Кассандра тяжело вздохнула, ее сердце болело при мысли о Бэзиле – отчаявшемся, печальном и думающем о ней. Могло ли случиться так, что все они стали жертвами одной чудовищной ошибки? Что это, ужасный каприз богов? Что, если своим поступком она исправит содеянное? И все же есть ли у нее выбор?
– А что вы делаете в то время, когда он в отчаянии? – осторожно поинтересовалась она.
– Оставляю его в покое. Если я нахожу его спящим, то накрываю одеялом. Иногда я приношу ему еду.
– По-моему, тогда вы должны идти к нему. Он обратится к вам в своем горе, – тихо сказала Кассандра.
Аннализа вскочила:
– Я не могу!
Она достала четки из кармана юбки и стала их перебирать, расхаживая взад-вперед перед маленьким искрящимся фонтаном.
– Я не хочу…
– Это пугает вас? Когда-то я тоже очень этого боялась.

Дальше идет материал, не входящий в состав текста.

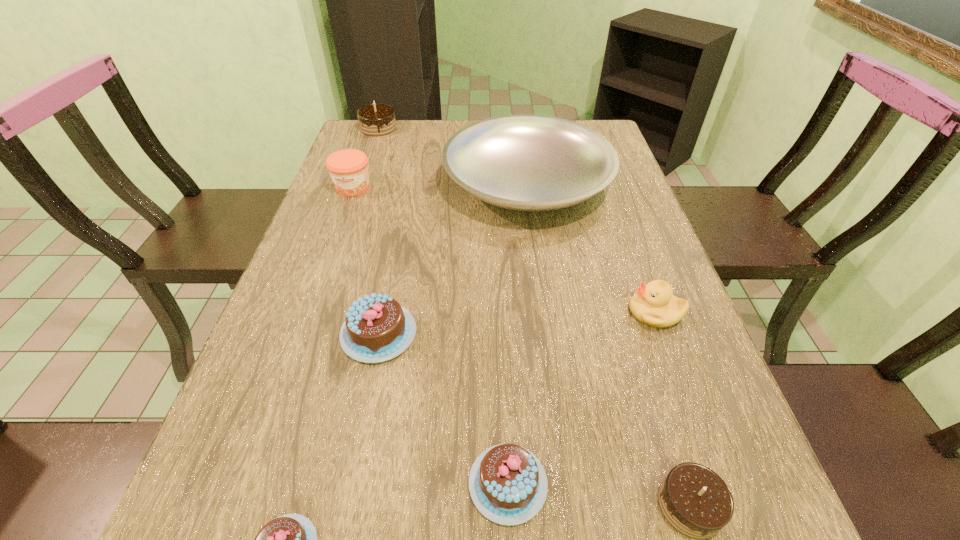 Image resolution: width=960 pixels, height=540 pixels. In the image, there is a desktop. In order to click on vacant space at the left edge in this screenshot , I will do `click(291, 309)`.

Where is `free region at the far left corner of the desktop`? free region at the far left corner of the desktop is located at coordinates [402, 125].

Where is `vacant space at the far right corner of the desktop`? The height and width of the screenshot is (540, 960). vacant space at the far right corner of the desktop is located at coordinates (604, 132).

Where is `free space that is in between the second biggest pink chocolate cake and the jam`? free space that is in between the second biggest pink chocolate cake and the jam is located at coordinates (430, 335).

Locate an element on the screen. empty space that is in between the duckling and the second farthest chocolate cake is located at coordinates (517, 323).

Identify the location of free area in between the fourth nearest chocolate cake and the bedpan. (453, 258).

This screenshot has width=960, height=540. Find the location of `vacant area that lies between the smaller chocolate chocolate cake and the duckling`. vacant area that lies between the smaller chocolate chocolate cake and the duckling is located at coordinates (672, 409).

Find the location of a particular element. The width and height of the screenshot is (960, 540). empty location between the nearer chocolate chocolate cake and the farthest pink chocolate cake is located at coordinates click(x=534, y=420).

Identify which object is located as the seventh nearest to the fourth nearest chocolate cake. Please provide its 2D coordinates. Your answer should be formatted as a tuple, i.e. [(x, y)], where the tuple contains the x and y coordinates of a point satisfying the conditions above.

[(375, 119)]

Identify which object is located as the second nearest to the right chocolate chocolate cake. Please provide its 2D coordinates. Your answer should be formatted as a tuple, i.e. [(x, y)], where the tuple contains the x and y coordinates of a point satisfying the conditions above.

[(654, 304)] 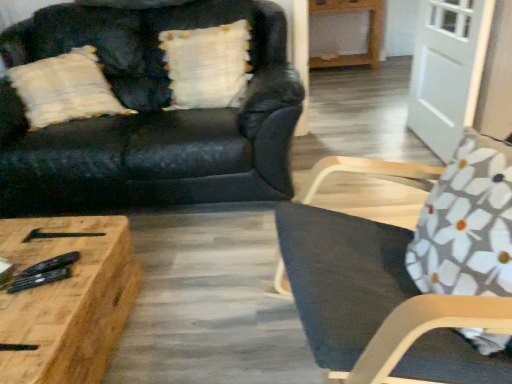 Question: Considering the relative positions of wooden coffee table at lower left and light brown wooden table at upper right in the image provided, is wooden coffee table at lower left to the right of light brown wooden table at upper right from the viewer's perspective?

Choices:
 (A) no
 (B) yes

Answer: (A)

Question: Could you tell me if wooden coffee table at lower left is turned towards light brown wooden table at upper right?

Choices:
 (A) yes
 (B) no

Answer: (B)

Question: Does wooden coffee table at lower left have a greater height compared to light brown wooden table at upper right?

Choices:
 (A) yes
 (B) no

Answer: (B)

Question: From a real-world perspective, does wooden coffee table at lower left sit lower than light brown wooden table at upper right?

Choices:
 (A) no
 (B) yes

Answer: (B)

Question: Can you confirm if wooden coffee table at lower left is thinner than light brown wooden table at upper right?

Choices:
 (A) no
 (B) yes

Answer: (A)

Question: Can you confirm if wooden coffee table at lower left is shorter than light brown wooden table at upper right?

Choices:
 (A) no
 (B) yes

Answer: (B)

Question: From the image's perspective, is dark gray fabric chair at right below white glossy door at upper right?

Choices:
 (A) no
 (B) yes

Answer: (B)

Question: Is the position of dark gray fabric chair at right more distant than that of white glossy door at upper right?

Choices:
 (A) yes
 (B) no

Answer: (B)

Question: From a real-world perspective, is dark gray fabric chair at right located beneath white glossy door at upper right?

Choices:
 (A) no
 (B) yes

Answer: (A)

Question: Is dark gray fabric chair at right positioned with its back to white glossy door at upper right?

Choices:
 (A) yes
 (B) no

Answer: (B)

Question: From a real-world perspective, is dark gray fabric chair at right over white glossy door at upper right?

Choices:
 (A) yes
 (B) no

Answer: (A)

Question: Considering the relative sizes of dark gray fabric chair at right and white glossy door at upper right in the image provided, is dark gray fabric chair at right shorter than white glossy door at upper right?

Choices:
 (A) yes
 (B) no

Answer: (B)

Question: Could dark gray fabric chair at right be considered to be inside floral fabric cushion at right?

Choices:
 (A) no
 (B) yes

Answer: (A) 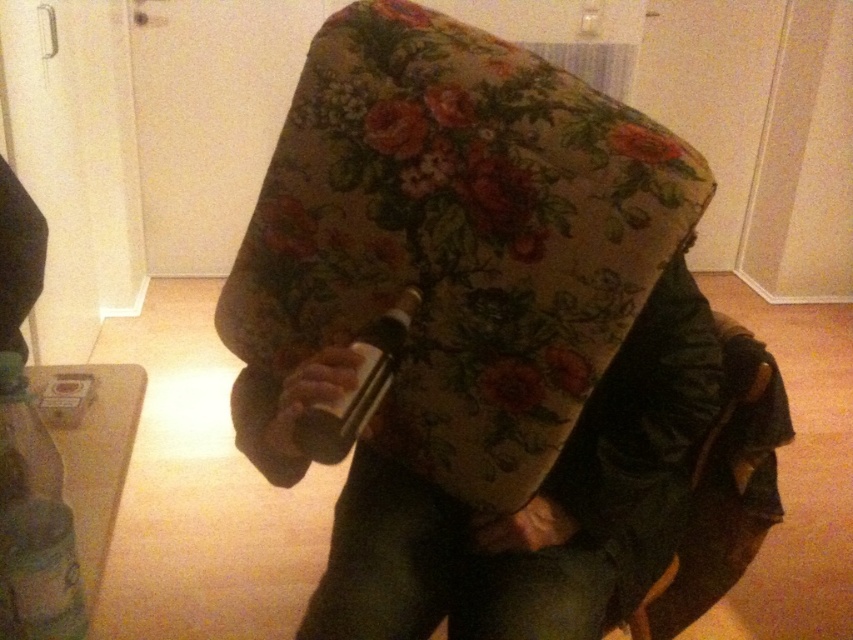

Позднее я узнала, что нежный мужчина способен создать из этого нечто прекрасное, Бэзил кажется мне нежным.
– Нет, он слишком страстный. Мне бы этого не хотелось.
Кассандра поняла, что ей предстоит преодолеть не страх этой девочки, а упрямство.
– Вы не будете против, если я спрошу, почему вы так хотели стать монахиней? – неожиданно поинтересовалась она, понаблюдав, как девушка двигается.
Аннализа остановилась и обернулась.
– Вы не поверите, – сказала она, слабо улыбнувшись.
– Отчего же?
Аннализа выразительно пожала плечами.
– Когда мне было года четыре, мне явилась Богоматерь. Мне никто не поверил, и я перестала рассказывать об этом. Она являлась мне еще два раза и всегда говорила, что я должна уйти в монастырь на острове.
Кассандра внимательно следила за выражением своего лица. Она не верила в видения.
– Третий раз она явилась, когда мне было шесть лет. Это было летом, – сказала Аннализа.
Она простерла руки, четки обвились вокруг ее запястья. Ее ладони были белыми и на удивление сильными.
– Мои руки кровоточили три дня. Отец был в ярости, а мать отвела меня к священнику, который сказал, что это чудо и они должны благодарить небеса за то, что они призывают меня.
Стигматы! Кассандра почувствовала испуг и беспокойство. Она не верила в чудеса так же, как не верила в видения.
– Разве вы не испугались?
Аннализа нагнула голову, от нее исходило сияние.
– Нет. Я знала, что святые хотят убедить таким образом моего отца, чтобы он позволил мне стать монахиней. По крайней мере, это убедило его отдать меня в школу при монастыре.
– Но… – Кассандра нахмурилась. – Почему именно вы?
– Не знаю. Как кто-то избирается для чего-то? Почему мой муж пишет такие прекрасные слова? Почему один прекрасно поет, а другой заботится о детях? Все мы призваны к какому-то служению. Это мое.
Кассандре не понравилась покорность судьбе, выразившаяся в этих словах.
– Но я не была рождена для чего-то особенного, – возразила она.
– Нет, были, все мы рождаемся для чего-то.
– Мужчины, может быть, но не женщины, Аннализа. Мы находимся под властью мужчин.
– Но власть Бога сильнее власти мужчин.
Аннализа произнесла это с такой уверенностью, что Кассандра смутилась.
Она больше не управляла разговором. Она ощущала в груди странный комок, состоявший из напряжения и смущения, и старалась вспомнить то, зачем, собственно, она и пришла, – убедить Аннализу стать Бэзилу настоящей женой. Кассандра расправила плечи.
– Если так, если Бог ведет вас к браку, который он не предотвратил, то разве это не его воля, что вы должны стать женой, а не монахиней?
В глазах Аннализы появилось беспокойство.
– Я не знаю. Я много думала над этим, но у меня нет ответа. Если я должна была стать женой, то почему мой муж не настаивал на этом?
Кассандра смутилась еще больше.
– Но если этот муж знает, что вы не желаете поощрять его, и он добр, то откуда вы знаете, что не препятствуете исполнению Божьей воли?
Кассандра нахмурилась, ощущая изъяны в своей логике, но не знала, как их устранить, Аннализа снова принялась расхаживать.